Schmitt says: “Smart grids will end up as constellations of microgrids. Microgrids are appearing within cities in a way that is facilitating the directional exchange of information and energy from the transmission down to the consumers. One building can exchange energy with its neighbour and vice-versa.

“This new microgrid concept is very important because it is describing the need to better coordinate the distribution of energy at the low-voltage tail of the network.” Schmitt also points out that in emerging countries microgrids have become invaluable investments. He says: “In countries like India, China or Brazil, you very often have cases of urban development where the grid is behind the property development. In which case, you see cases where microgrids are isolated from the national or city grid.”

Future technology
Alstom has also been committed to developing renewable energy generation and the company holds many investments in wind, tidal solar, biomass and other new technologies. Schmitt says: “We have a strategy to continue developing conventional forms of energy production, but we are committed to making them more efficient. In city environments, it is important to combine heat and power, using turbines or other mechanisms to supply heat and electricity in the same way. For urban areas, this is by far the most efficient way of producing energy today. It is not totally renewable, but it is healthier than the historical use of coal plants and other plants like that.”
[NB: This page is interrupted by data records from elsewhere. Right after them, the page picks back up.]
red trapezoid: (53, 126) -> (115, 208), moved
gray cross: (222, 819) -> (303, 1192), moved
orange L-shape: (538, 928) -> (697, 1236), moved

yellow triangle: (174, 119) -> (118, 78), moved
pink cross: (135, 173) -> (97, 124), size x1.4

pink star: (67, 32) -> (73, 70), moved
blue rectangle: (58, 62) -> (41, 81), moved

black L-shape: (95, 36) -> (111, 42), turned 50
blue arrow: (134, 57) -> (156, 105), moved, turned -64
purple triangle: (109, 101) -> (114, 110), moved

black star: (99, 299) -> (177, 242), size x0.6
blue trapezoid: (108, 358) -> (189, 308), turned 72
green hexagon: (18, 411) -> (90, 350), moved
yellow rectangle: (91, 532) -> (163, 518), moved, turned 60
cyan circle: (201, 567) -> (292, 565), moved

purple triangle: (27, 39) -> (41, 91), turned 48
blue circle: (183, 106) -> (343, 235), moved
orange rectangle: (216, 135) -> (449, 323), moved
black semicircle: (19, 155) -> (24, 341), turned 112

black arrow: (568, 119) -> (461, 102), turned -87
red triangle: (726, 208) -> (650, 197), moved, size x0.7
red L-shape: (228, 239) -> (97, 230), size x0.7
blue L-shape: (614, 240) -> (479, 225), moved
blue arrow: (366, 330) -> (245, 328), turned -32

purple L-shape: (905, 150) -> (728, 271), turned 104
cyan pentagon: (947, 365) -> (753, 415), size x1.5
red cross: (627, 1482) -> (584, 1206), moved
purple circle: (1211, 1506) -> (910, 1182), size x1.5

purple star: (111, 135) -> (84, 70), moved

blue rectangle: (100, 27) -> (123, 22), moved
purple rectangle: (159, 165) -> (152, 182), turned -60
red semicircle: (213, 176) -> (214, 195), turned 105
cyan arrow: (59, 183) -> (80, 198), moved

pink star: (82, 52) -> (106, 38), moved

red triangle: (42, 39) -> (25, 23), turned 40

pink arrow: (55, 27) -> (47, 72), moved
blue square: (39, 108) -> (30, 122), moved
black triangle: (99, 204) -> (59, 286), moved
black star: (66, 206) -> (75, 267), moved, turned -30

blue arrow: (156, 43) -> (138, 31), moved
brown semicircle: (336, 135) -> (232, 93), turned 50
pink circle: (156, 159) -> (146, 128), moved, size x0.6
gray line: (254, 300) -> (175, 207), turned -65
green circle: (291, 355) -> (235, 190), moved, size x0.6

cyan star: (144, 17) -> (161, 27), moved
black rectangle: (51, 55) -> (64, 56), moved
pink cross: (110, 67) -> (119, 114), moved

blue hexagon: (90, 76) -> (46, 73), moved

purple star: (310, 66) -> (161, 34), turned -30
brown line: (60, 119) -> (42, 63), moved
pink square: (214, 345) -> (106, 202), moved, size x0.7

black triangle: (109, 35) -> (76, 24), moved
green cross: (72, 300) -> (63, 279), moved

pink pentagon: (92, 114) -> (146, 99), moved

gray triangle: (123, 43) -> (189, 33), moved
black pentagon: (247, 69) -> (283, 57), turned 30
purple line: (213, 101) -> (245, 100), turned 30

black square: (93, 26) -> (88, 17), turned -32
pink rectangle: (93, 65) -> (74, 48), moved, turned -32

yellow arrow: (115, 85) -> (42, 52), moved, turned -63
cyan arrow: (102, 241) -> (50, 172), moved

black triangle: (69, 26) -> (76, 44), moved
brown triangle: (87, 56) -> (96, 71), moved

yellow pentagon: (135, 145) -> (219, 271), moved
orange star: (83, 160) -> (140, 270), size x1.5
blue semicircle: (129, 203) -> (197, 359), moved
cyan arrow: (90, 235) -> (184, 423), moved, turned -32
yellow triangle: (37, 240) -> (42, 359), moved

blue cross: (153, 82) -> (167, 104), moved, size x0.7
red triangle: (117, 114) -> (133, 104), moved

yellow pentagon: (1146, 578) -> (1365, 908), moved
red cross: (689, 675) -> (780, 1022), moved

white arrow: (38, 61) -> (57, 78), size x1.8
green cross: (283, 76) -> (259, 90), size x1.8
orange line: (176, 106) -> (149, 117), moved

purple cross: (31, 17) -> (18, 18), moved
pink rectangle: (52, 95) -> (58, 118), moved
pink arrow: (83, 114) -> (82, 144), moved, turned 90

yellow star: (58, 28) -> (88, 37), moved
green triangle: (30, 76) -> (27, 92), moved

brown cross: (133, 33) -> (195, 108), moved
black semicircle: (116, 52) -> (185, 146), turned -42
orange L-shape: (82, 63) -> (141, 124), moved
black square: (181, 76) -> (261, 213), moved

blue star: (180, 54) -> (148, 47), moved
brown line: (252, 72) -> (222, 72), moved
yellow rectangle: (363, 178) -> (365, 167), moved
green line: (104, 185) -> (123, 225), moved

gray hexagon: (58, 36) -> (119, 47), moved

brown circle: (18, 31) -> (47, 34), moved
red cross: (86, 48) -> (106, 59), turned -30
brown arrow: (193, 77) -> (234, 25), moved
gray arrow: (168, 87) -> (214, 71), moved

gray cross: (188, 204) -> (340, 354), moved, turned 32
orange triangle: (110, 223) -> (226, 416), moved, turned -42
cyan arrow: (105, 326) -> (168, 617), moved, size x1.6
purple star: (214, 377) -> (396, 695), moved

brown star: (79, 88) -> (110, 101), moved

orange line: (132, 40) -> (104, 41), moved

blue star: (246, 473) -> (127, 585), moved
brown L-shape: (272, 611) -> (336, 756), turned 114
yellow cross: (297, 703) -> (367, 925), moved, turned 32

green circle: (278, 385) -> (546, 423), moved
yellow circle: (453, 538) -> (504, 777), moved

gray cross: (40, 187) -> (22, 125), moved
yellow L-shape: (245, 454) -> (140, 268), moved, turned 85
The company has also risen to become one of the market leaders in the development of hydropower. “We are looking at expanding our hydro-portfolio to smaller scale turbines, which could be connected to rivers flowing through cities, for example. We also invest heavily in wind energy and have launched one of the largest offshore wind turbines – the Haliade 150 with 6 mega-watts – which is currently being tested around the Belgian cost.

“Alstom has also invested quite a lot in thermo-solar technology, by far the most efficient way of generating energy from solar panels. Today, we are building the largest thermo-solar plant in the US in partnership with Bright Source, which will produce 50-100 megawatts. And, of course, in terms of new and future technology, we do have many investments in tidal wave energy and we do have various prototype projects on that technology.”